Second, biodiversity due to protected natural areas has been linked to lower instances of disease such as Lyme disease and malaria. While the exact origin of the virus causing COVID-19 is still unknown, 60% of infectious diseases originate from animals and 70% of emerging infectious diseases originate from wildlife. As human activities encroach upon the natural world, through deforestation and urbanisation, we reduce the size and number of ecosystems. As a result, animals live in closer quarters with one another and with humans, creating ideal conditions for the spread of zoonotic diseases.
According to the World Economic Forum's recent Nature Risk Rising Report, more than half of the world’s GDP ($44 trillion) is highly or moderately dependent on nature. Many businesses are, therefore, at risk due to increasing nature loss. Global sales of pharmaceuticals based on materials of natural origin are worth an estimated $75 billion a year, while natural wonders such as coral reefs are essential to food and tourism.
There is great potential for the economy to grow and become more resilient by ensuring biodiversity. Every dollar spent on nature restoration leads to at least $9 of economic benefits. In addition, changing agricultural and food production methods could unlock $4.5 trillion per year in new business opportunities by 2030, while also preventing trillions of dollars’ worth of social and environmental harms.
Humans derive approximately $125 trillion of value from natural ecosystems each year. Globally, three out of four jobs are dependent on water while the agricultural sector employs over 60% of the world’s working poor. In the Global South, forests are the source of livelihoods for over 1.6 billion people. In India, forest ecosystems contribute only 7% to India’s GDP yet 57% of rural Indian communities’ livelihoods.

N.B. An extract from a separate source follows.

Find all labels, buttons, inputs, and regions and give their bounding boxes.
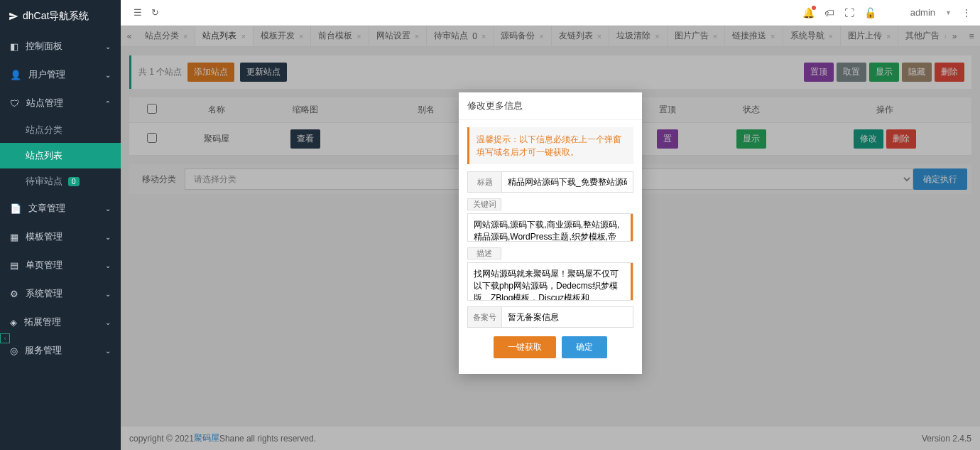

Ecosystems, therefore, must be protected and restored – not only for the good of nature but also for the communities that depend on them.
Although some fear environmental regulation and the safeguarding of nature could threaten businesses, the “restoration economy” – the restoration of natural landscapes –provides more jobs in the United States than most of the extractives sector, with the potential to create even more. According to some estimates, the restoration economy is worth $25 billion per year and directly employs more than the coal, mining, logging and steel industries altogether. Nature-positive businesses can provide cost-effective, robot-proof, business-friendly jobs that stimulate the rural economy without harming the environment.

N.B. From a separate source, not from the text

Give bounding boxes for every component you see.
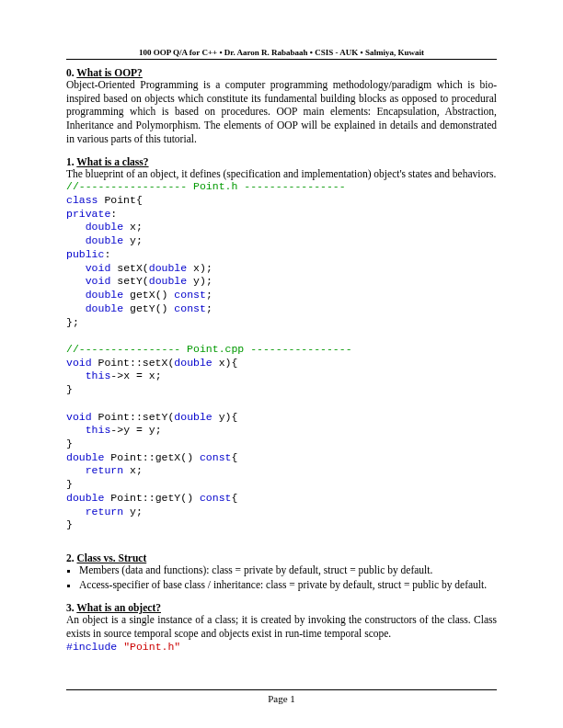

Biodiversity makes the earth habitable. Biodiverse ecosystems provide nature-based solutions that buffer us from natural disasters such as floods and storms, filter our water and regenerate our soils.

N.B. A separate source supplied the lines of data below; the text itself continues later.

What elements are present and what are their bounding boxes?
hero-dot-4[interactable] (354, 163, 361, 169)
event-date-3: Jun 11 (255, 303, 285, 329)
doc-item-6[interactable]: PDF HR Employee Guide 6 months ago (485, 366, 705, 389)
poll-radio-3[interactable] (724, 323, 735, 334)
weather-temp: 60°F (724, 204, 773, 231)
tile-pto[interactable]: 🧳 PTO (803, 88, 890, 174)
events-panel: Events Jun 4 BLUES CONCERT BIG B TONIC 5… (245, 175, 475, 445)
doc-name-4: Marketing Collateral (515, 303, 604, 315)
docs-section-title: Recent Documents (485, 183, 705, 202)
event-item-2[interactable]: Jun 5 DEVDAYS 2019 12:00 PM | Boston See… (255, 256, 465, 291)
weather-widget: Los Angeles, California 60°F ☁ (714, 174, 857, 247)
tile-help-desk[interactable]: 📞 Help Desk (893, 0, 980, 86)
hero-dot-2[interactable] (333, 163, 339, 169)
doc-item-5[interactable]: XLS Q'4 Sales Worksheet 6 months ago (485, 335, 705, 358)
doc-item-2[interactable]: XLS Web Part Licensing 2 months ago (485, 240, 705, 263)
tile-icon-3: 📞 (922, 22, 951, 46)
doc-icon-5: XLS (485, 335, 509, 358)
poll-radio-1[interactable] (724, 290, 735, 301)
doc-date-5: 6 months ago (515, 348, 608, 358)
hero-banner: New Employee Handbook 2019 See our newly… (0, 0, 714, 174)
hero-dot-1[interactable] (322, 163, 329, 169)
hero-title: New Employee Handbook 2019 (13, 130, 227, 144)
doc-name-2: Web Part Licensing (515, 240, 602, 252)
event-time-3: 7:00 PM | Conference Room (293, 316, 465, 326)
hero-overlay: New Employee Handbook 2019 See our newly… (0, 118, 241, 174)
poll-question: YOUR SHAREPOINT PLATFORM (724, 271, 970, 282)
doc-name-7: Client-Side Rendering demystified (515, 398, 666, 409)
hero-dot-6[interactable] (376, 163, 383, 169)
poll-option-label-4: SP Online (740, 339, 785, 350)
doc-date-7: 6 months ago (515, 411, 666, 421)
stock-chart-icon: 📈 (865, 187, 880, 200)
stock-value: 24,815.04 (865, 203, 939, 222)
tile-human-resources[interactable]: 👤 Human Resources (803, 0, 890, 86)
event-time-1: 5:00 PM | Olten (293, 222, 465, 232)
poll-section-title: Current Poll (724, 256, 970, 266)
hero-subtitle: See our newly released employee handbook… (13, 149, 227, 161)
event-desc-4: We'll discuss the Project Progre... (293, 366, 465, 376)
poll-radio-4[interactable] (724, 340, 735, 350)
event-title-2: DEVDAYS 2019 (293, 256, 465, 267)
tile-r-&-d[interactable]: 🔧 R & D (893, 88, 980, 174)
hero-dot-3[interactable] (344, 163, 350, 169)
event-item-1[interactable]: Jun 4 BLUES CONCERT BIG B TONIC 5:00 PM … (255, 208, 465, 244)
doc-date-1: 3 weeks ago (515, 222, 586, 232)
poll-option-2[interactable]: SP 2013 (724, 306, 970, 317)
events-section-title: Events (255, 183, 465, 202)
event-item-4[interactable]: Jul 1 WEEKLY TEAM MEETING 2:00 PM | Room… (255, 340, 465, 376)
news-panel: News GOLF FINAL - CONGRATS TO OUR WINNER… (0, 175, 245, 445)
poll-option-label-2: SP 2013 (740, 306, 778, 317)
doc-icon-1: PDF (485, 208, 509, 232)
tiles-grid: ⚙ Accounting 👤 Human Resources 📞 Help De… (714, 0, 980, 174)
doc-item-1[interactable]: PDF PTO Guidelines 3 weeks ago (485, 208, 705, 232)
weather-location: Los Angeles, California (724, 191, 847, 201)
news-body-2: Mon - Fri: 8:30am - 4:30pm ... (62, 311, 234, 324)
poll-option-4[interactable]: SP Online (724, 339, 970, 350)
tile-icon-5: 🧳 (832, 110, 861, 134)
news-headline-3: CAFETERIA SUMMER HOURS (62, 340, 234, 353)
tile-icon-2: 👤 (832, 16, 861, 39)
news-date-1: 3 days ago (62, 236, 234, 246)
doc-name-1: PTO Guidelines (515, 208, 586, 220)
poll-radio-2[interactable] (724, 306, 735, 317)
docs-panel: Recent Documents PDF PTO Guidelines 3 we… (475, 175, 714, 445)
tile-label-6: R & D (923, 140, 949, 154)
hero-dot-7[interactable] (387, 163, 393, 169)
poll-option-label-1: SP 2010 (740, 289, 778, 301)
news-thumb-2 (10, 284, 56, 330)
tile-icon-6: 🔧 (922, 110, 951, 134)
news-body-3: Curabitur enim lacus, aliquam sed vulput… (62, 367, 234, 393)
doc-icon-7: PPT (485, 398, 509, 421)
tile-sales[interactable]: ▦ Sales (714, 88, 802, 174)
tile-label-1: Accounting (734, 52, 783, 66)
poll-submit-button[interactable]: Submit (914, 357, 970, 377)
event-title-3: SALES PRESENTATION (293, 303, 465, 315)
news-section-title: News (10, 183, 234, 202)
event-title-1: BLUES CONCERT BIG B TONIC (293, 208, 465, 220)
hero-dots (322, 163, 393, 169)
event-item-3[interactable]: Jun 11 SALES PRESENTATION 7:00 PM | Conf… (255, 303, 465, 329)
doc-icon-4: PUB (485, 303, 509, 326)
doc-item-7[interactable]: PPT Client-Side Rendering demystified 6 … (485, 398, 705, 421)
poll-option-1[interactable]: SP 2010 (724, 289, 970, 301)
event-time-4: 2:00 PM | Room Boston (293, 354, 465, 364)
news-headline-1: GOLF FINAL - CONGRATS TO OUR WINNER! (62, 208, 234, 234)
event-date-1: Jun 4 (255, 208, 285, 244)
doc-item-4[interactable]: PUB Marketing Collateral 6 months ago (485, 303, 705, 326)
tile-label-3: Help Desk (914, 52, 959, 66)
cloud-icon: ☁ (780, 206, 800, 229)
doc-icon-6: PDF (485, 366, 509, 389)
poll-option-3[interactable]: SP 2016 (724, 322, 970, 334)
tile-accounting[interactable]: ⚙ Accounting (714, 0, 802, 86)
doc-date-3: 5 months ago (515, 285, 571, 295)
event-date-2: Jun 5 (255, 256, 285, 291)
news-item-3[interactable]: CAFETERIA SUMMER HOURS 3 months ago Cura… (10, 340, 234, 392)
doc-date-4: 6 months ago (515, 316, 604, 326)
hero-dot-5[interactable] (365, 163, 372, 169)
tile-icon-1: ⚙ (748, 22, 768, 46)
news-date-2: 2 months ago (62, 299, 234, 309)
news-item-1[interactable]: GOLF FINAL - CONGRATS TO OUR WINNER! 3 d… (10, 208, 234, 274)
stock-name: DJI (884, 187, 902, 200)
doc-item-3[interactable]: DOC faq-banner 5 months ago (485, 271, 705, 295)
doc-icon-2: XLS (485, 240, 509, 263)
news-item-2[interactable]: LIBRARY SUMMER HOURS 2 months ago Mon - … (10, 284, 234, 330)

The clearance of over 35% of the world’s mangroves for human activities has increasingly put people and their homes at risk from floods and sea-level rise. If today’s mangroves were lost, 18 million more people would be flooded every year (an increase of 39%) and annual damages to property would increase by 16% ($82 billion).
Protecting and restoring natural ecosystems is vital to fighting climate change. Nature-based solutions could provide 37% of the cost-effective CO2 mitigation needed by 2030 to maintain global warming within 2°C.
Natural ecosystems provide the foundations for economic growth, human health and prosperity. Our fate as a species is deeply connected to the fate of our natural environment.
As ecosystems are increasingly threatened by human activity, acknowledging the benefits of biodiversity is the first step in ensuring that we look after it. We know biodiversity matters. Now, as a society, we should protect it – and in doing so, protect our own long-term interests.